[Stored data]
⟨

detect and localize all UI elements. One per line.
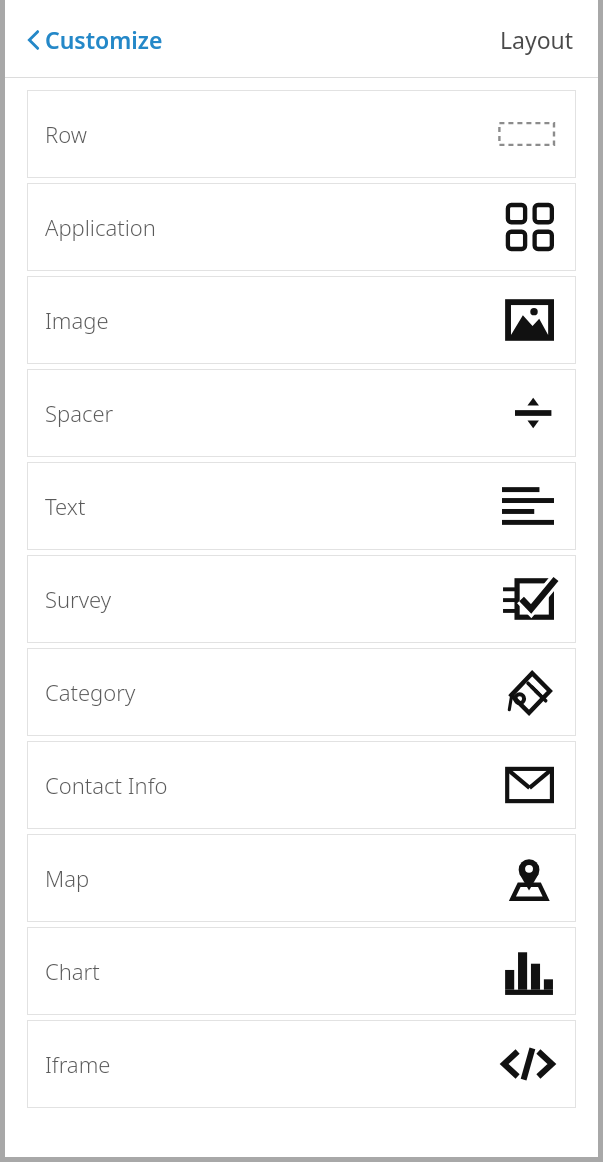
other: Spacer [502,387,554,439]
other: Survey [502,573,554,625]
staticText: Spacer [45,398,114,428]
other: Row [502,108,554,160]
button[interactable]: Category [27,648,576,736]
staticText: Layout [500,24,574,55]
staticText: Application [45,212,156,242]
button[interactable]: Map [27,834,576,922]
other: Image [502,294,554,346]
staticText: Customize [45,24,163,55]
button[interactable]: Chart [27,927,576,1015]
other: Application [502,201,554,253]
staticText: Row [45,119,87,149]
other: Text [502,480,554,532]
other: Map [502,852,554,904]
other: Iframe [502,1038,554,1090]
other: Chart [502,945,554,997]
staticText: Map [45,863,90,893]
other: Category [502,666,554,718]
staticText: Iframe [45,1049,111,1079]
button[interactable]: Iframe [27,1020,576,1108]
staticText: Survey [45,584,112,614]
staticText: Text [45,491,86,521]
other: Contact Info [502,759,554,811]
staticText: Category [45,677,136,707]
button[interactable]: Row [27,90,576,178]
staticText: Contact Info [45,770,168,800]
staticText: Chart [45,956,100,986]
button[interactable]: Application [27,183,576,271]
button[interactable]: Customize [21,18,169,61]
button[interactable]: Contact Info [27,741,576,829]
button[interactable]: Survey [27,555,576,643]
button[interactable]: Text [27,462,576,550]
button[interactable]: Image [27,276,576,364]
button[interactable]: Spacer [27,369,576,457]
staticText: Image [45,305,109,335]
button[interactable]: Layout [494,18,580,61]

⟩

• Assignment
The answer is to be a bare number, showing how many lines of the records contain "Spacer".

• Answer box
3